Task description: The records that follow are to be given again exactly, with their pictures omitted.
•••••
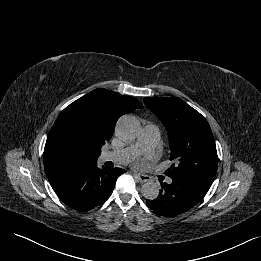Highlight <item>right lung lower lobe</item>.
<instances>
[{
	"label": "right lung lower lobe",
	"instance_id": "98d812e1",
	"mask_svg": "<svg viewBox=\"0 0 261 261\" xmlns=\"http://www.w3.org/2000/svg\"><path fill=\"white\" fill-rule=\"evenodd\" d=\"M120 168L100 169L97 163L61 173L49 182L67 206L85 212L105 202L113 192Z\"/></svg>",
	"mask_w": 261,
	"mask_h": 261
}]
</instances>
•••••
Task answer:
Highlight <item>right lung lower lobe</item>.
<instances>
[{
	"label": "right lung lower lobe",
	"instance_id": "98d812e1",
	"mask_svg": "<svg viewBox=\"0 0 261 261\" xmlns=\"http://www.w3.org/2000/svg\"><path fill=\"white\" fill-rule=\"evenodd\" d=\"M120 168L100 169L97 163L61 173L49 182L67 206L85 212L105 202L113 192Z\"/></svg>",
	"mask_w": 261,
	"mask_h": 261
}]
</instances>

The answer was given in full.